While the future of the Panola County’s Drug Task Force is uncertain, a closer look at its operation and budget is certainly taking shape.
County Administrator David Chandler said this week he will recommend a reorganization of the four-agent task force to the Panola County Board of Supervisors in coming days.
The task force is seeking about $75,000 from the county for the new fiscal year, Chandler said, up from $41,000 budgeted for this year.
Panola County supervisors will begin budget meetings on Friday, August 25 to plan for the 2005-2006 fiscal year, which begins October 1.
According to figures provided by the Panola County Sheriff’s Department, the task force is seeking $76,572 from the county and the City of Batesville for 2005-2006. That combined figure is $152,054.

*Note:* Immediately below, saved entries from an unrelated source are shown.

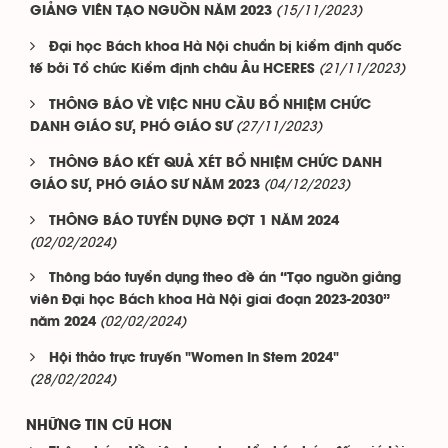
(15/11/2023)
GIẢNG VIÊN TẠO NGUỒN NĂM 2023
Đại học Bách khoa Hà Nội chuẩn bị kiểm định quốc
(21/11/2023)
tế bởi Tổ chức Kiểm định châu Âu HCERES
THÔNG BÁO VỀ VIỆC NHU CẦU BỔ NHIỆM CHỨC
(27/11/2023)
DANH GIÁO SƯ, PHÓ GIÁO SƯ
THÔNG BÁO KẾT QUẢ XÉT BỔ NHIỆM CHỨC DANH
(04/12/2023)
GIÁO SƯ, PHÓ GIÁO SƯ NĂM 2023
THÔNG BÁO TUYỂN DỤNG ĐỢT 1 NĂM 2024
(02/02/2024)
Thông báo tuyển dụng theo đề án “Tạo nguồn giảng
viên Đại học Bách khoa Hà Nội giai đoạn 2023-2030”
(02/02/2024)
năm 2024
Hội thảo trực truyến "Women In Stem 2024"
(28/02/2024)
NHỮNG TIN CŨ HƠN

Figures also show the task force expects about $165,192, or 52 percent of its 2005-2006 budget, will come from grant funds that help pay for everything from salaries and insurance to postage and office supplies.
Chandler said, however, that such grants are "slowing down" and putting a strain on the county budget.
The loss of the $474 million federal Byrne grants has law enforcement agencies across the state scrambling for funds. Those grants are increasingly being diverted into Homeland Security, according to published reports.
Combining expected grant funds and budget requests, the task force’s requested budget is $318,337.
The drug task force is operated by a commander, Jason Chrestman, who oversees three agents and an office administrator.
Asked if he will recommend keeping the task force, Chandler said he "believes in the need" for a task force but wants it to be restructured.
"I’m not against the task force, but there’s got to be some changes made," Chandler said.
Scrutiny of the drug task force first surfaced last week when City of Batesville officials questioned the effectiveness of the task force at their August 5 budget meeting.
Alderman Bobbie Jean Pounders suggested the city wasn’t "getting a lot out of the task force anymore," and Alderman James Yelton said the city’s "getting word" that the task force is "kind of sitting on their fannies anyway."
In an interview Wednesday, interim Sheriff Ida Bryan said that over half of the cases scheduled for trial in the next term of court are drug cases based on investigations by task force members.
When Panola County Circuit Court begins next week in the Second Judicial District, 10 of 15 cases set for the first week and nine of 16 cases set for the second week are drug cases, she said.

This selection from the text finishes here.